En entrevista, el sacerdote explicó que ya se están realizando los trámites necesarios para que una reliquia del querido santo específicamente un trozo de su cabello pueda permanecer unos días en la catedral. Destacó que esta iniciativa surge por el gran cariño y devoción que la comunidad tiene hacia San Juan Pablo II.
“Estamos trabajando en encuadrar la agenda para que esta visita se concrete, y así podamos venerarlo desde aquí, desde la catedral”, expresó Aguilar Castañeda.
Mencionó que en este mes de septiembre diversas reliquias estarán peregrinando por la región, especialmente en el municipio de Comala, desde donde se gestionan directamente con la Arquidiócesis de Guadalajara, que funge como contacto principal. En este contexto, se ha solicitado específicamente que la reliquia de San Juan Pablo II pueda permanecer en la Catedral de Colima.
El rector recordó que esta no sería la primera ocasión en que las reliquias del papa polaco visitan la diócesis. La vez anterior fue en el periodo previo a su canonización, cuando una reliquia de su sangre recorrió distintos puntos, entrando por Tecalitlán y llegando hasta la Catedral, lo que generó una significativa manifestación de fe entre los fieles.

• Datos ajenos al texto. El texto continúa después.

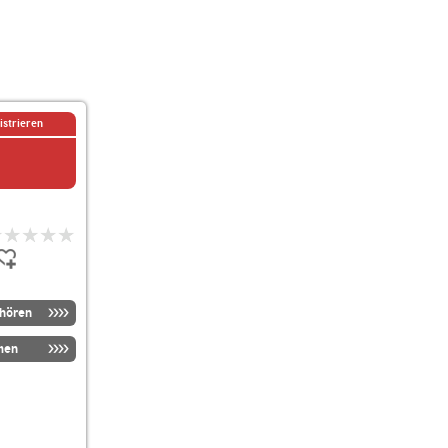
istrieren
nhören
men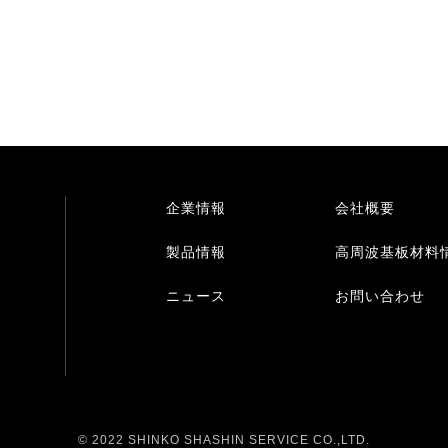
企業情報
会社概要
製品情報
高周波基板材料
ニュース
お問い合わせ
© 2022 SHINKO SHASHIN SERVICE CO.,LTD.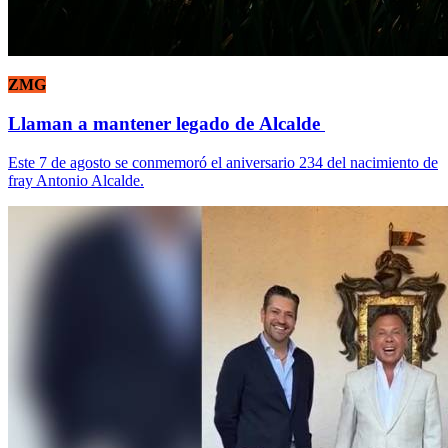
ZMG
Llaman a mantener legado de Alcalde
Este 7 de agosto se conmemoró el aniversario 234 del nacimiento de
fray Antonio Alcalde.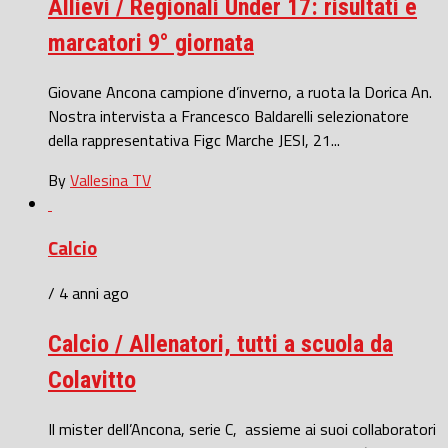
Allievi / Regionali Under 17: risultati e
marcatori 9° giornata
Giovane Ancona campione d’inverno, a ruota la Dorica An.
Nostra intervista a Francesco Baldarelli selezionatore
della rappresentativa Figc Marche JESI, 21...
By
Vallesina TV
Calcio
/ 4 anni ago
Calcio / Allenatori, tutti a scuola da
Colavitto
Il mister dell’Ancona, serie C, assieme ai suoi collaboratori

Asimismo, resaltó que el pasado fin de semana se tuvo la visita de las reliquias de segundo grado de San José Sánchez del Río, un joven mártir originario de Sahuayo, Michoacán. En esta ocasión, se exhibió una parte de la tela de su camisa. El sacerdote recordó que “San Josecito”, como se le conoce cariñosamente, fue fusilado a los 13 años durante la persecución cristera, y es ampliamente venerado en la región.
Finalmente, Aguilar Castañeda mencionó que así como Sahuayo cuenta con San José Sánchez del Río como referente de fe, Colima también tiene a su propio santo diocesano: el padre San Miguel de la Mora. Ambos forman parte del grupo de mártires canonizados por su firmeza en la fe durante tiempos de persecución religiosa. Según el rector, la presencia de reliquias en la comunidad fortalece la espiritualidad y motiva a los creyentes a seguir el ejemplo de estos santos.